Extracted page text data
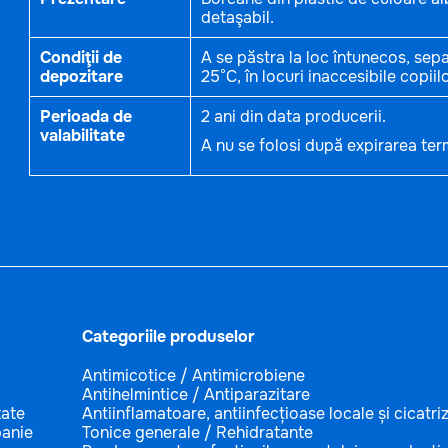
detaşabil.
Condiţii de
A se păstra la loc întunecos, sepa
depozitare
25°C, în locuri inaccesibile copiilo
Perioada de
2 ani din data producerii.
valabilitate
A nu se folosi după expirarea ter
Categoriile produselor
Antimicotice / Antimicrobiene
Antihelmintice / Antiparazitare
tate
Antiinflamatoare, antiinfecțioase locale și cicatri
anie
Tonice generale / Rehidratante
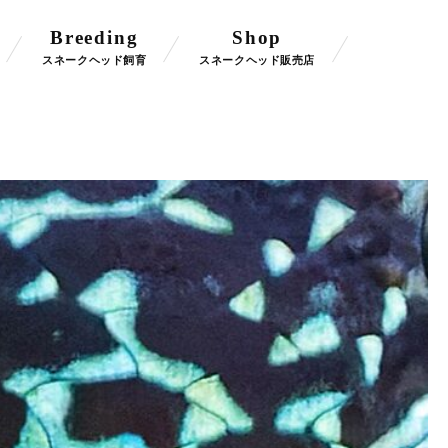
Breeding
Shop
スネークヘッド飼育
スネークヘッド販売店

▶ **Goal of the exercise**
Output each of the lines above exactly, apart from the images.

▶ **Expected output**
detaşabil.
Condiţii de
A se păstra la loc întunecos, sepa
depozitare
25°C, în locuri inaccesibile copiilo
Perioada de
2 ani din data producerii.
valabilitate
A nu se folosi după expirarea ter
Categoriile produselor
Antimicotice / Antimicrobiene
Antihelmintice / Antiparazitare
tate
Antiinflamatoare, antiinfecțioase locale și cicatri
anie
Tonice generale / Rehidratante
Breeding
Shop
スネークヘッド飼育
スネークヘッド販売店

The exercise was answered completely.